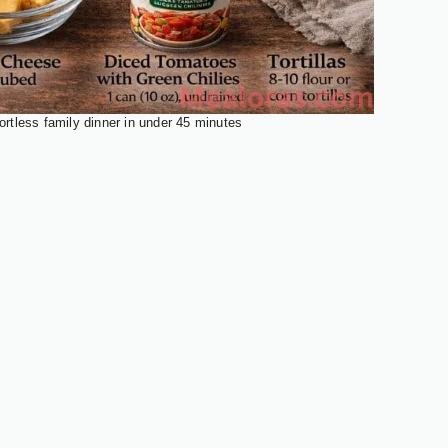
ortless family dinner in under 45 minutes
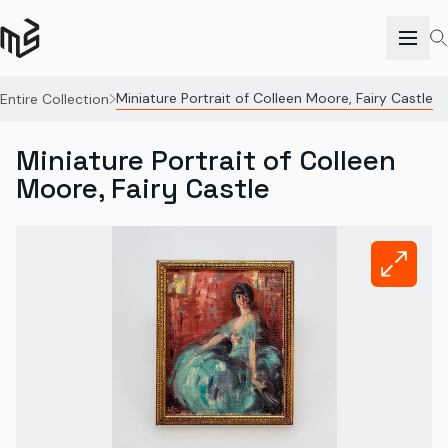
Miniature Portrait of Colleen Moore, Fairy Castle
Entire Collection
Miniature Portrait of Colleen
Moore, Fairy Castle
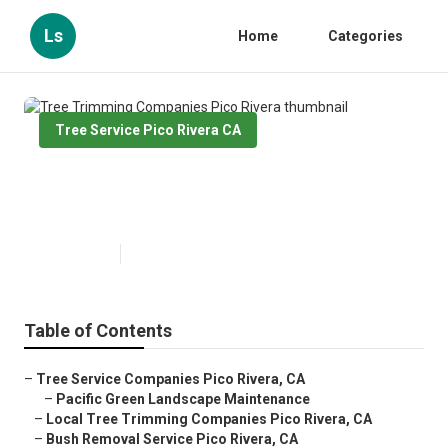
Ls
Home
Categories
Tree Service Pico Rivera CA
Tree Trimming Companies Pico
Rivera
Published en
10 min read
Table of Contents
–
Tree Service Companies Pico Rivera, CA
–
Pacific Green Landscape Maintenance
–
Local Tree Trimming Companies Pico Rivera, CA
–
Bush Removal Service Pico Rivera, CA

+---+

# [What you are asked to do]
Because only the text is wanted, copy each record above precisely and omit its pictures.

# [Solution for this exercise]
ortless family dinner in under 45 minutes
Miniature Portrait of Colleen Moore, Fairy Castle
Entire Collection
Miniature Portrait of Colleen
Moore, Fairy Castle
Ls
Home
Categories
Tree Service Pico Rivera CA
Tree Trimming Companies Pico
Rivera
Published en
10 min read
Table of Contents
–
Tree Service Companies Pico Rivera, CA
–
Pacific Green Landscape Maintenance
–
Local Tree Trimming Companies Pico Rivera, CA
–
Bush Removal Service Pico Rivera, CA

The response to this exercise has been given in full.